## Stored data
■ ■ ■
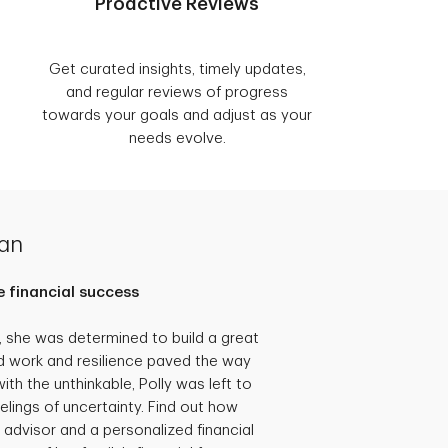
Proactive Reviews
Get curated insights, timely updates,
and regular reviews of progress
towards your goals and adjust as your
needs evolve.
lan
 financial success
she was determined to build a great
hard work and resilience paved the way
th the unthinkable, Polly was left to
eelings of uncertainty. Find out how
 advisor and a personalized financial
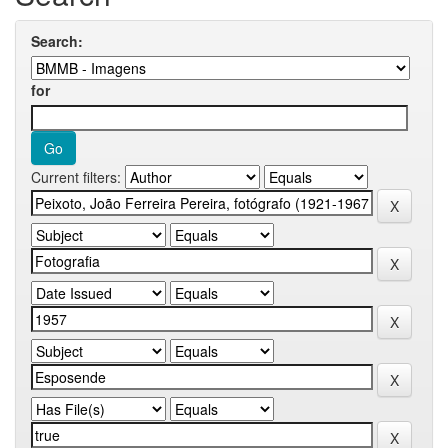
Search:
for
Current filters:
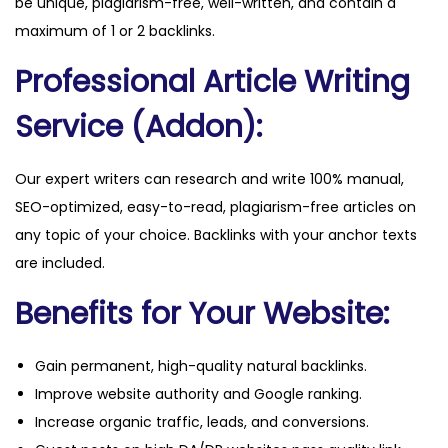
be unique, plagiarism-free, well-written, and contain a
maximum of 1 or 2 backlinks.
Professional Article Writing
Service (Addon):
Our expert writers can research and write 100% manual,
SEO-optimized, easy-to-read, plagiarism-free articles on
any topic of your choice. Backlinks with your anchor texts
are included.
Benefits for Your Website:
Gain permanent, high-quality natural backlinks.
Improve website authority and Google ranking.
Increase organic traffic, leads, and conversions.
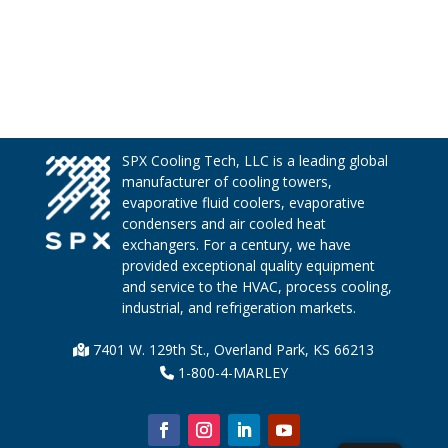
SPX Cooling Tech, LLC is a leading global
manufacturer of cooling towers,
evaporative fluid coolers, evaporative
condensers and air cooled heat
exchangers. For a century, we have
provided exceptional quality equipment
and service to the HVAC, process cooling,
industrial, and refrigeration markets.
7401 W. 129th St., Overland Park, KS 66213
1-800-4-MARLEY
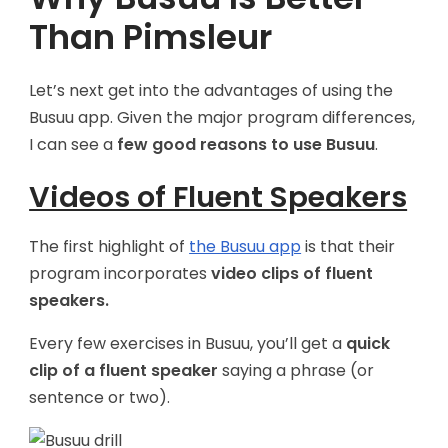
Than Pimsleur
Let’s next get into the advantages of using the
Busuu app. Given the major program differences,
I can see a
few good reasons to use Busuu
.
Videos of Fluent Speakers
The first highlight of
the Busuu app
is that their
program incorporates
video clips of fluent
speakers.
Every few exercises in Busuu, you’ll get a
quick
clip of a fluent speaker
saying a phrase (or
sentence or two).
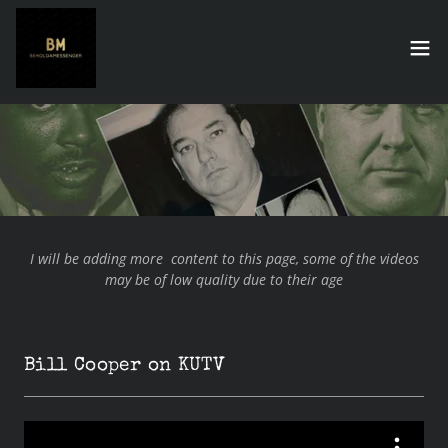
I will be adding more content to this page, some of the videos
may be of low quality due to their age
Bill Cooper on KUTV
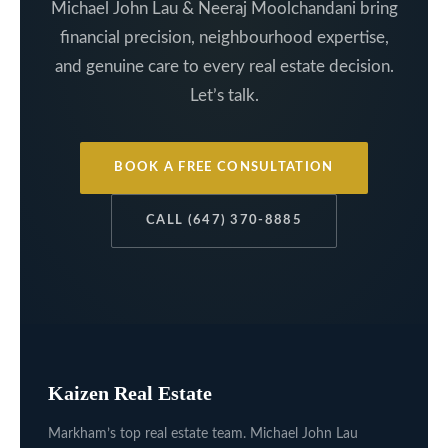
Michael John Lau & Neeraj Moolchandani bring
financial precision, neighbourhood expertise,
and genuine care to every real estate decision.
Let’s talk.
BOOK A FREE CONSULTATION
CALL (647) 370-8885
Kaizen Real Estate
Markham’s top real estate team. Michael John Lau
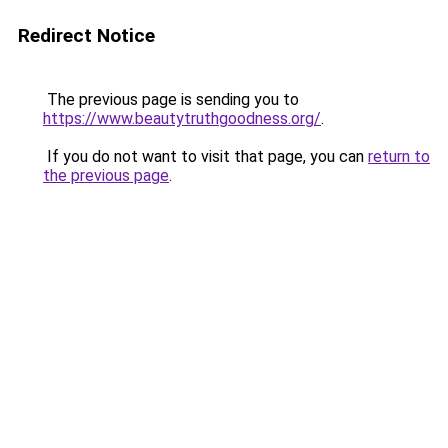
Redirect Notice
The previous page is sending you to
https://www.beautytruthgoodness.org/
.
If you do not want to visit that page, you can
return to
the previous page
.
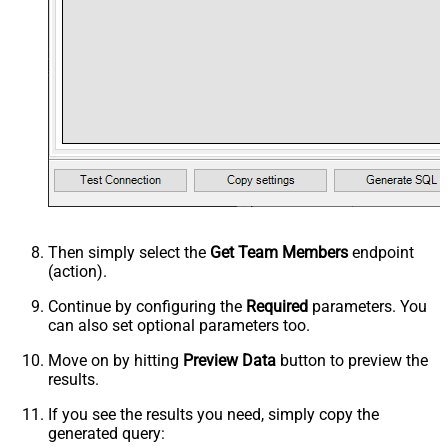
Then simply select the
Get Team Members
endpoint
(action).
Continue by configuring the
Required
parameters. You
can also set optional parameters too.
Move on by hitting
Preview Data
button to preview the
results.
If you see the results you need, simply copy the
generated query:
■ ■ ■
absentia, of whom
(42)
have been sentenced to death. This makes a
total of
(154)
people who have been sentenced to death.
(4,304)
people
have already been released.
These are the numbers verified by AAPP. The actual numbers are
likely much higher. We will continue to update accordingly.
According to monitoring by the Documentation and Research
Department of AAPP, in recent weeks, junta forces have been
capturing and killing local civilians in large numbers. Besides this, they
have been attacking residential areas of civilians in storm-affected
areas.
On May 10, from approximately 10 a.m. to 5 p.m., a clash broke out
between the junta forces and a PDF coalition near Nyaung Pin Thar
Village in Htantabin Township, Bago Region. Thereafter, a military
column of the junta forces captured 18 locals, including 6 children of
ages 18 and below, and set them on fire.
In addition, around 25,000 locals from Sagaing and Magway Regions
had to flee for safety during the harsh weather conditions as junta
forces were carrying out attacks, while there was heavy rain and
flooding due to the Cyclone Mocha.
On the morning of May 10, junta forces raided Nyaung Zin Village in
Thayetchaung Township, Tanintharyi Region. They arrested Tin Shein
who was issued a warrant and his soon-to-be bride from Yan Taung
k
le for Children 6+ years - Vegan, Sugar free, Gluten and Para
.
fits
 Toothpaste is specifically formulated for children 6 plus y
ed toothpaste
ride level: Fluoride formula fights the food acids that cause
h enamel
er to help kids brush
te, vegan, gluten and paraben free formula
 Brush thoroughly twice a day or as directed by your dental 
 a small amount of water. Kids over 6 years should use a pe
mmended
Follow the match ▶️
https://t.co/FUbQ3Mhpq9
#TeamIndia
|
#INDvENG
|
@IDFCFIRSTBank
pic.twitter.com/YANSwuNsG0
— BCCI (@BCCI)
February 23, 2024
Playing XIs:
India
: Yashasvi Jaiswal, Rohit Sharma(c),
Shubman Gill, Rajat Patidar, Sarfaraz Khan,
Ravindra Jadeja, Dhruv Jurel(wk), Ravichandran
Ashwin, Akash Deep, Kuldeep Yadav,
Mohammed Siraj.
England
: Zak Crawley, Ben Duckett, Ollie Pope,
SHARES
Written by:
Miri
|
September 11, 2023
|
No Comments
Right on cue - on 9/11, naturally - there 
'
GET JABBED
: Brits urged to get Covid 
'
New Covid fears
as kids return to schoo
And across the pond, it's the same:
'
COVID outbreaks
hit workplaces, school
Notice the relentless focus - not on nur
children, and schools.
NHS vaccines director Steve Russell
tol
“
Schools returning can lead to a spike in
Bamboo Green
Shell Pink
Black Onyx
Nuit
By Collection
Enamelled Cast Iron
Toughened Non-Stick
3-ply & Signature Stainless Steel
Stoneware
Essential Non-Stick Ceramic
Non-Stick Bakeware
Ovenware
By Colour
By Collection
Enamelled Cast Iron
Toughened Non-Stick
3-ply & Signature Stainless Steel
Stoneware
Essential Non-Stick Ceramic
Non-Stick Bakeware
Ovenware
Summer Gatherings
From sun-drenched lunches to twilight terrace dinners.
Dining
■ ■ ■
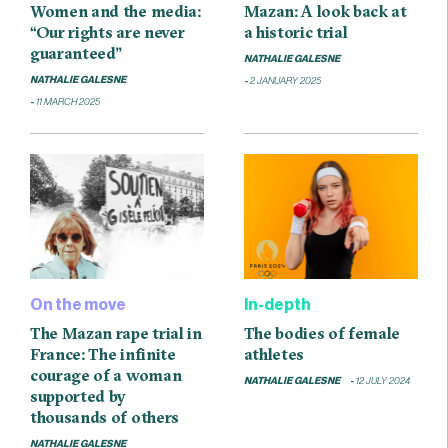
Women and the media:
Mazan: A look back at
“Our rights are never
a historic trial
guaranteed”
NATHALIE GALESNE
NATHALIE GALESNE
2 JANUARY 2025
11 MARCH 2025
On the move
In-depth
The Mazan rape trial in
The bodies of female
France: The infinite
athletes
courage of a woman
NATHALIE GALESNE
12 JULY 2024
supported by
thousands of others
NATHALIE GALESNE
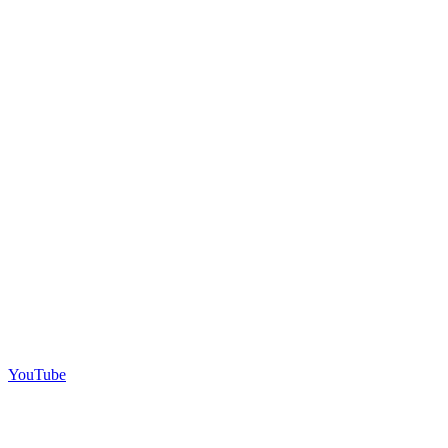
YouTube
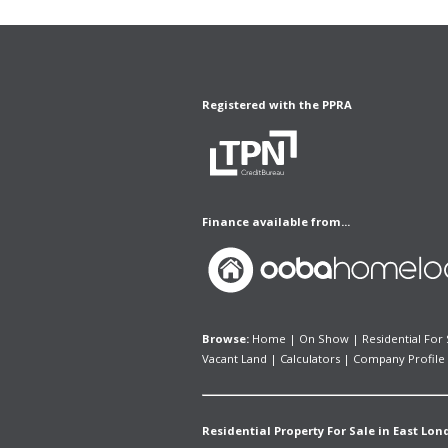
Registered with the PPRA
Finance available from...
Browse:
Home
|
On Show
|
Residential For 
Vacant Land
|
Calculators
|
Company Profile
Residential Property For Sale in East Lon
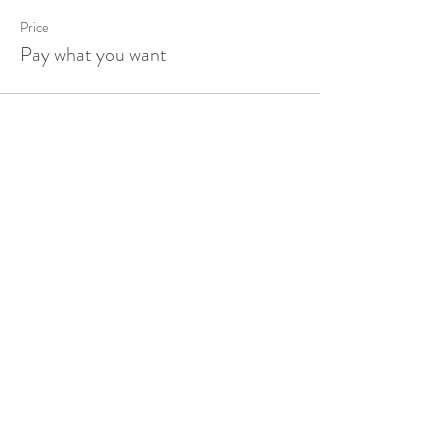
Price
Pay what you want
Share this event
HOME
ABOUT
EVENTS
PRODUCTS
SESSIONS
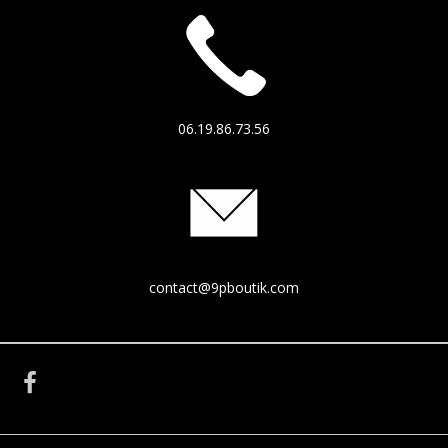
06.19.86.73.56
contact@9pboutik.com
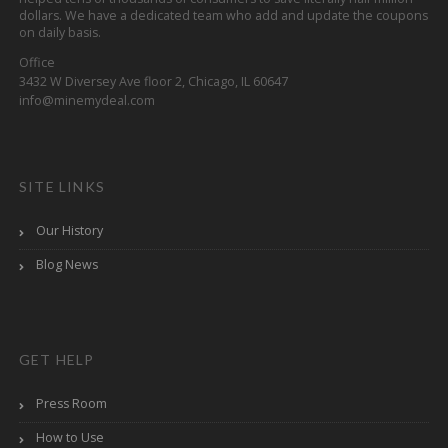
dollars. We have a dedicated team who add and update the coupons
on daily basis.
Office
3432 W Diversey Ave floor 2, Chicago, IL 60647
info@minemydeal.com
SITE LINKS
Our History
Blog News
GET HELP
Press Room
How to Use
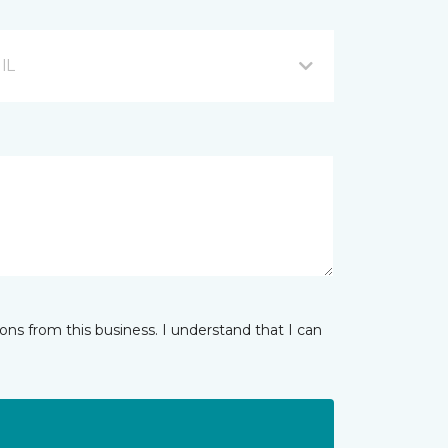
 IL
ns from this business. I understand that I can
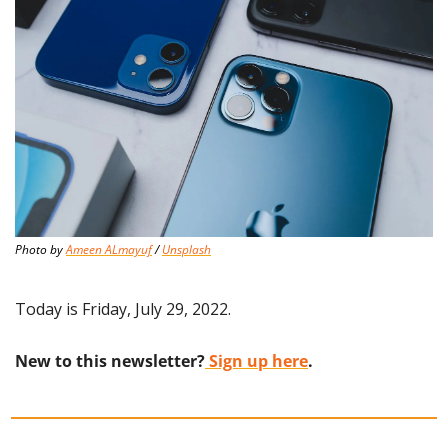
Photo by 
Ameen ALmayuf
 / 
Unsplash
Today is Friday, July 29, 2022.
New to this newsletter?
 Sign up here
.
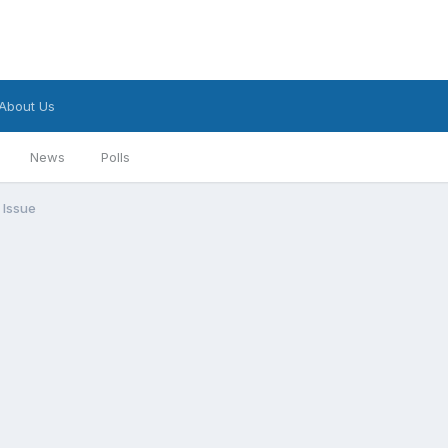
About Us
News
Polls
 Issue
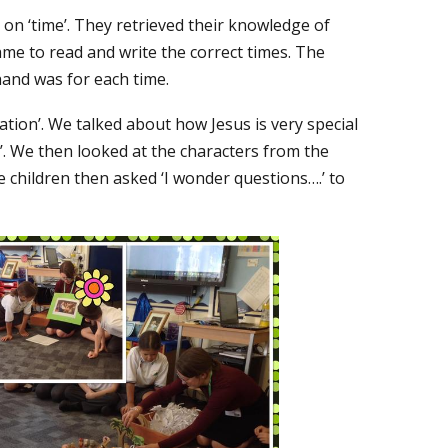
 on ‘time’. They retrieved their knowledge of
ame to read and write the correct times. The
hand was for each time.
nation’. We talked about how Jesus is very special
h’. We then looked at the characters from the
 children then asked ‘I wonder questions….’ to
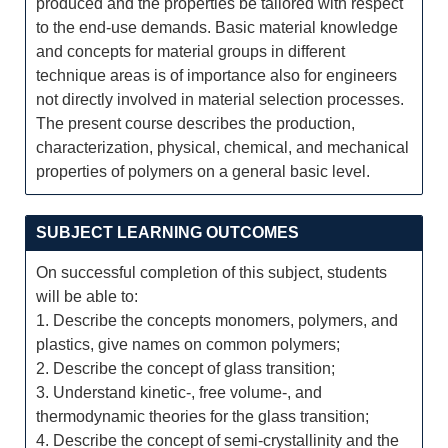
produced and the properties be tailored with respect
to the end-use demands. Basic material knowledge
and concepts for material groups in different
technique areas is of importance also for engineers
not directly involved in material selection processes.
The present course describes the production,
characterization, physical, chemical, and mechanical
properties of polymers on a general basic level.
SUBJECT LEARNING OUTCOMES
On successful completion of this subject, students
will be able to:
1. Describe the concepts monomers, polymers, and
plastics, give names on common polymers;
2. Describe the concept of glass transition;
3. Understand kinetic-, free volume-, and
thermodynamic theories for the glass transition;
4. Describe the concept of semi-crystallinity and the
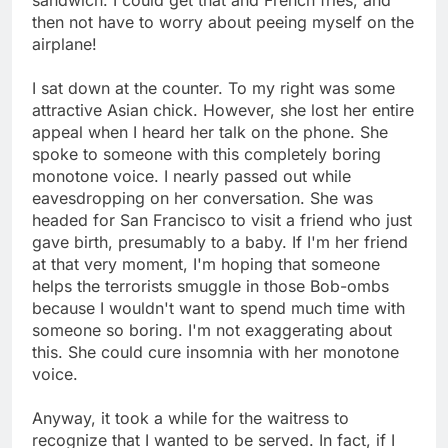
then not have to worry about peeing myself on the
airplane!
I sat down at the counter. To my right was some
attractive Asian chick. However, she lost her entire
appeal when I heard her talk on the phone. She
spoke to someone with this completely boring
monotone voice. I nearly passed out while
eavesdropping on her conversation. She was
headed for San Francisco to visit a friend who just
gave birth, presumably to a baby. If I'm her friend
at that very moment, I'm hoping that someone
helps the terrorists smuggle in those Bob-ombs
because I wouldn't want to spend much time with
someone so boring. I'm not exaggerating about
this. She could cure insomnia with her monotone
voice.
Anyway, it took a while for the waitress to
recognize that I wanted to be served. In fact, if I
■ ■ ■
## Task prompt
Would you copy, word for word, only the lines above from the one containing "Proactive Reviews" through the one containing "Improve website authority and Google ranking.", both included, and please leave out the pictures?

## Answer to this exercise
Proactive Reviews
Get curated insights, timely updates,
and regular reviews of progress
towards your goals and adjust as your
needs evolve.
lan
 financial success
she was determined to build a great
hard work and resilience paved the way
th the unthinkable, Polly was left to
eelings of uncertainty. Find out how
 advisor and a personalized financial
Search:
for
Current filters:
be unique, plagiarism-free, well-written, and contain a
maximum of 1 or 2 backlinks.
Professional Article Writing
Service (Addon):
Our expert writers can research and write 100% manual,
SEO-optimized, easy-to-read, plagiarism-free articles on
any topic of your choice. Backlinks with your anchor texts
are included.
Benefits for Your Website:
Gain permanent, high-quality natural backlinks.
Improve website authority and Google ranking.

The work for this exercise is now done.